The problem - Go through the material and return every line that contains the string "balcone".

Given information -
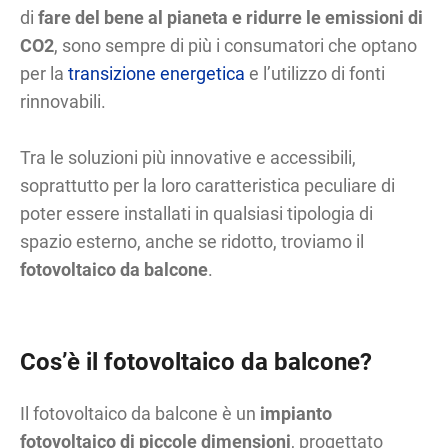
di
fare del bene al pianeta e ridurre le emissioni di
CO2
, sono sempre di più i consumatori che optano
per la
transizione energetica
e l’utilizzo di fonti
rinnovabili.
Tra le soluzioni più innovative e accessibili,
soprattutto per la loro caratteristica peculiare di
poter essere installati in qualsiasi tipologia di
spazio esterno, anche se ridotto, troviamo il
fotovoltaico da balcone
.
Cos’è il fotovoltaico da balcone?
Il fotovoltaico da balcone è un
impianto
fotovoltaico di piccole dimensioni
, progettato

Expected answer -
fotovoltaico da balcone
Cos’è il fotovoltaico da balcone?
Il fotovoltaico da balcone è un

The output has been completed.